- Relief pitcher
- Born: June 28, 1984 (age 40) Streator, Illinois, U.S.
- Batted: LeftThrew: Left

MLB debut
- May 21, 2009, for the Arizona Diamondbacks

Last appearance
- October 2, 2009, for the Arizona Diamondbacks

MLB statistics
- Win–loss record: 3–3
- Earned run average: 3.35
- Strikeouts: 52
- Stats at Baseball Reference

Teams
- Arizona Diamondbacks (2009);

= Clay Zavada =

American baseball player (born 1984)

Clay Pflibson Zavada (born June 28, 1984) is a former professional baseball pitcher who pitched in Major League Baseball for the Arizona Diamondbacks in 2009. He is noted for his Rollie Fingers moustache.

==Early career==
Zavada attended Illinois Valley Community College and then transferred to Southern Illinois University Edwardsville. Playing with the Mobile BayBears in the spring before his debut, Zavada struck out 18 in 17 and 1/3 innings with an ERA of 2.60, limiting batters to a .169 average.
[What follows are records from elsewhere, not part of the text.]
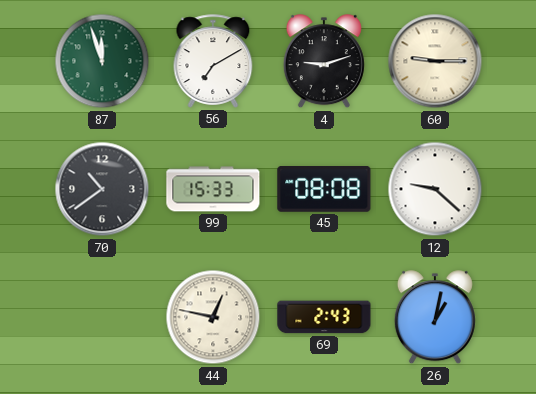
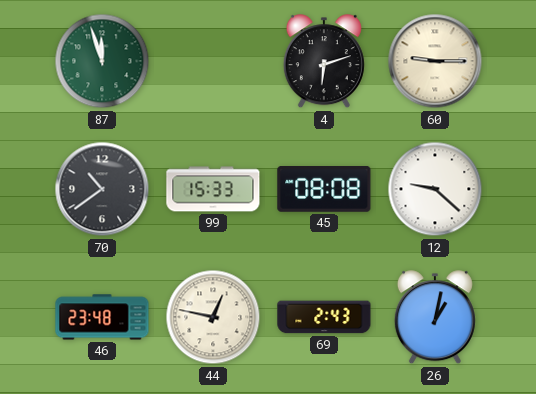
56: 7:10 -> none
4: 9:12 -> 6:12
46: none -> 23:48
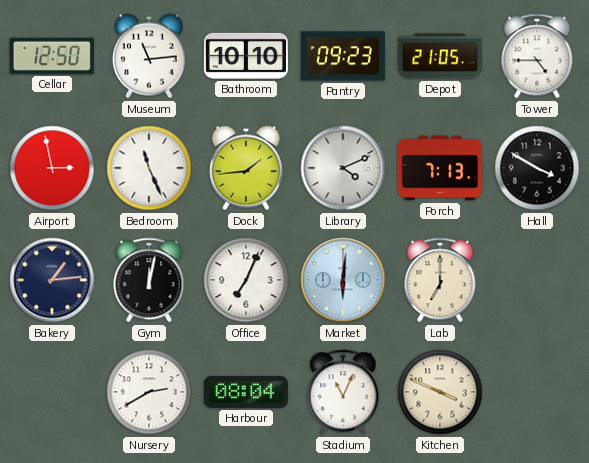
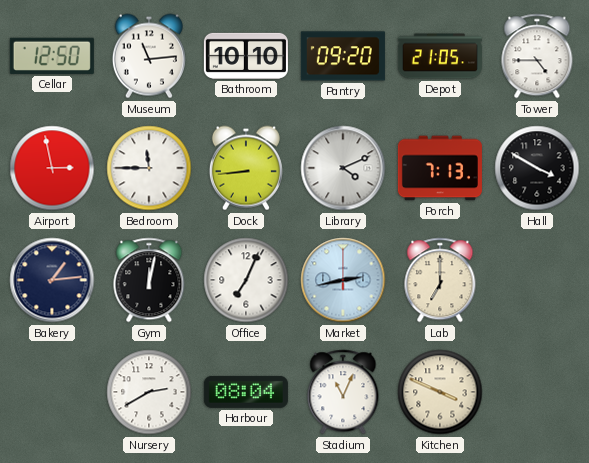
Pantry: 09:23 -> 09:20
Bedroom: 11:26 -> 11:45
Dock: 1:44 -> 8:44
Market: 6:01 -> 2:43
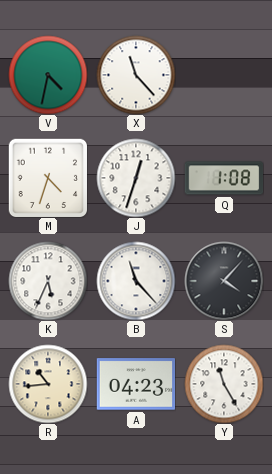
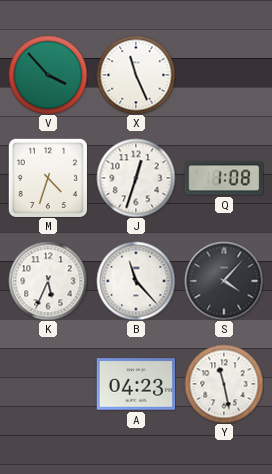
V: 4:32 -> 3:53
X: 11:23 -> 11:26
R: 10:44 -> none
Y: 11:25 -> 11:28
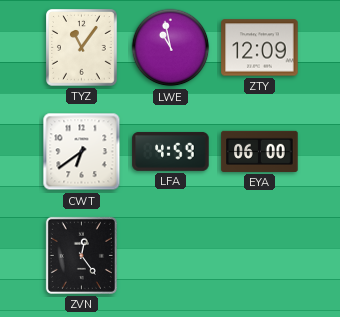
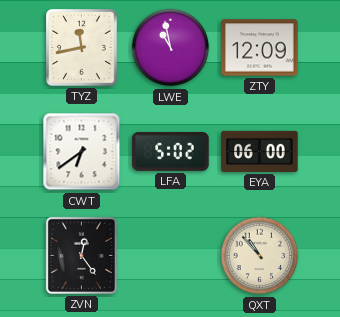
TYZ: 11:06 -> 11:43
LFA: 4:59 -> 5:02
QXT: none -> 10:53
===Arizona Diamondbacks===
Clay Zavada was originally drafted to the Arizona Diamondbacks in the 30th round of 2006 out of Southern Illinois University Edwardsville. Zavada left baseball after the death of his father in the winter following his first pro season. Upon receiving his business degree, he returned to play baseball for the Southern Illinois Miners, an independent team.

Zavada was called up to the Diamondbacks for the first time on May 13, but was returned to Double-A baseball Mobile BayBears the next day to make room for debut starter Bryan Augenstein. He was recalled on May 21, and made his Major League debut the next day. In his MLB debut, Clay entered the game in relief of starter Max Scherzer and threw a perfect seventh inning, defeating his rookie opponent Christian Martinez, who was also making his major league debut for the Florida Marlins.

After failing to make the team in 2010 and struggling in AAA, Zavada had Tommy John surgery and missed the entire 2010 season. He pitched in the minor leagues from 2011 to 2013, but did not return to the Major Leagues.

===Gary SouthShore RailCats===
In 2013, Zavada played for the Gary SouthShore RailCats of the American Association of Independent Professional Baseball.